Covid-19 : "En janvier 2020, il y a eu des erreurs et de la rétention d'information", estime un expert mandaté par l'OMS
Selon Michel Kazatchkine, membre d'un pannel de chercheurs indépendants mandatés par l'Organisation mondiale de la santé, l'urgence sanitaire mondiale aurait pu être déclarée plus tôt.
La pandémie de Covid-19, qui a tué plus de 3,3 millions de personnes dont plus de 100 000 en France, aurait pu être évitée, selon un groupe d'experts indépendants mandatés par l'Organisation mondiale de la santé (OMS). "Il y a eu en janvier 2020 des erreurs, de la rétention d'information, des maladresses, de la mauvaise communication", estime sur franceinfo, mercredi 12 mai, le docteur Michel Kazatchkine, membre de ce pannel chargé d'évaluer la gestion de la pandémie de coronavirus par l'OMS et les pays du monde.
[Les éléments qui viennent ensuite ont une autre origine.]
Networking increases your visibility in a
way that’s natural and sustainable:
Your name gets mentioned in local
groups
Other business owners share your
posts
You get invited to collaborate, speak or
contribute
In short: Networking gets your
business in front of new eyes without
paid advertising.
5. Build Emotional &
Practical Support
franceinfo : Cette pandémie est très inégalitaire ?
Michel Kazatchkine : Les inégalités à l'intérieur des sociétés et entre les pays sont à la base de l'impact de la plupart des grandes maladies et singulièrement des maladies infectieuses. La pandémie est un accélérateur de ces inégalités. Il est évident que si vous êtes dans une économie parallèle et que vous survivez chaque jour pour votre nourriture sans être employé quelque part, le confinement et la fermeture des commerces vous empêchent de vivre.
Vous n'épargnez pas totalement l'OMS, en disant que l'alerte sanitaire aurait pu être lancée avant ?
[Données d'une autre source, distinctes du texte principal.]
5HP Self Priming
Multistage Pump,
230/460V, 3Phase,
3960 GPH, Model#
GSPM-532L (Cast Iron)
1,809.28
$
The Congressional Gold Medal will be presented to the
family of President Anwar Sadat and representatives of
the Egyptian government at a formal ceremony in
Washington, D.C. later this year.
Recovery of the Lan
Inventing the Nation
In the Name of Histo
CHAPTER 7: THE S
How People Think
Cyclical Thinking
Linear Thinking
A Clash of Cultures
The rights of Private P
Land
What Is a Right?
Il y a eu en janvier 2020 des erreurs, de la rétention d'information, des maladresses, de la mauvaise communication et nous pensons effectivement que l'urgence sanitaire mondiale aurait pu être déclarée le 20 janvier, une semaine plus tôt, sur la base du principe de précaution.
Le vrai retard a été entre le 30 janvier [2020], la déclaration de l'urgence sanitaire et le 10, 15 mars quand les pays du monde commençaient à réagir.
Michel Kazatchkineà franceinfo
Les pays qui ont connu le SARS et qui ont tout de suite compris ce qu'était une infection à coronavirus, la Corée du Sud, Taïwan, Singapour, l'Australie, la Nouvelle-Zélande, la Chine ont immédiatement confiné. Ils ont testé, tracé, isolé et le résultat est que le nombre de victimes est très faible. Ce virus est très transmissible, quand on s'y est attelé quelque part autour du 10 ou 15 mars pour les Européens, le nombre de patients était déjà élevé. On s'aperçoit qu'on n'a pas les masques, les hôpitaux sont rapidement submergés. La seule solution possible à ce moment-là c'était le confinement.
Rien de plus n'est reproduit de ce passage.